ちょうど新月なのだろうか、真っ暗な夜の空に星が煌めいている。
――ここが都か。
厳重に退魔結界が張り巡らされているのが分かる。霊体の千珠には、京の上空を網目状に張り巡らされた結界の姿が、はっきりと見えている。
不意に引き寄せられる力を感じ、その力に身を委ねると、千珠は暗がりの中に静まり返る一棟の建物の方へと引き寄せられてゆく。

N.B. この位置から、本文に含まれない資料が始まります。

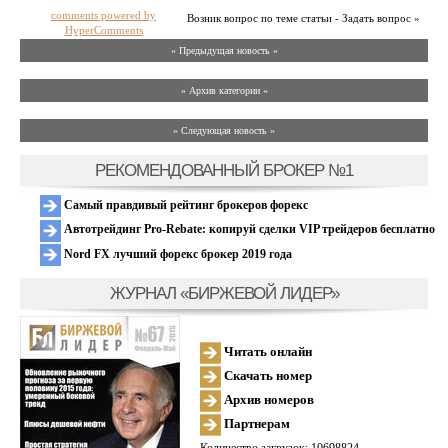
comments powered by
Возник вопрос по теме статьи - Задать вопрос »
HyperComments
« Предыдущая новость «
» Архив категории «
» Следующая новость »
РЕКОМЕНДОВАННЫЙ БРОКЕР №1
Самый правдивый рейтинг брокеров форекс
Автотрейдинг Pro-Rebate: копируй сделки VIP трейдеров бесплатно
Nord FX лучший форекс брокер 2019 года
ЖУРНАЛ «БИРЖЕВОЙ ЛИДЕР»
Читать онлайн
Скачать номер
Архив номеров
Партнерам
Количество загрузок: 10698824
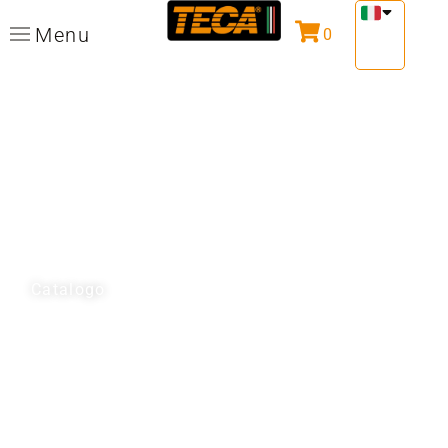
Menu
0
TECA Free Weights
Versatilità e sicurezza per ogni esercizio
Catalogo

ふわりと中へ降り立つと、立烏帽子に濃紺の直衣を身にまとった男の後姿が目に入った。青白い煙が立ち昇る香炉に向かい、その男は手を合わせている。
千珠がそちらに歩み寄ると、その男はゆっくりと千珠のほうへ身体を向けた。
「……父上?」
「大きくなったな、千珠」
「俺のことが見えるのですか?」
「ああ」
男は優しく微笑んだ。懐かしい笑顔だと感じた。記憶はほとんどないというのに、幼い頃、何度もこの笑顔に出会っていたような気分になる。
都らしい、品の良い顔立ちをした色の白い男だった。涼しげに整った目元や鼻筋のあたりなど、千珠の面差しによく似ている。
男の目から、ひと筋、ふた筋涙が零れた。
「会いたかった、ずっと、ずっと」
父は声を詰まらせてそう言った。
「父上……」
父の手が千珠の方へ伸びたが、その手は虚しく空を掠める。
「……お前は今、霊体だったな。迷いの世界から抜けられぬそうだね」
「はい……」
「私たちは、お前をここまで深く苦しめていたのだな」
父は目を伏せた。
「お二人のせいなどと、考えたこともありませぬ。ただ、俺がもっと強い心を持っていれば……と。それが悔しくて、ならぬのです」
「人を殺せば、己の中の人間の血に苛まれ、かといって人を殺めるのがお前に課せられた盟約の掟。千珠……お前にとって、何が最善なのだろうな。このまま黄泉の国へ行き、母上や白珞族の皆と平穏に生きるという道もある」
「黄泉で……」
「何の迷いもない。人を殺めて生きることもない。慣れ親しんだ仲間たちと平穏な生活が送れるのだよ」
「……」
「しかし、お前には人間との契約もある。見なさい、これを」
父が、香の煙をすっと撫でるように払う。煙はふわりと円を描きながら空間に広がり、その中に像を映し出した。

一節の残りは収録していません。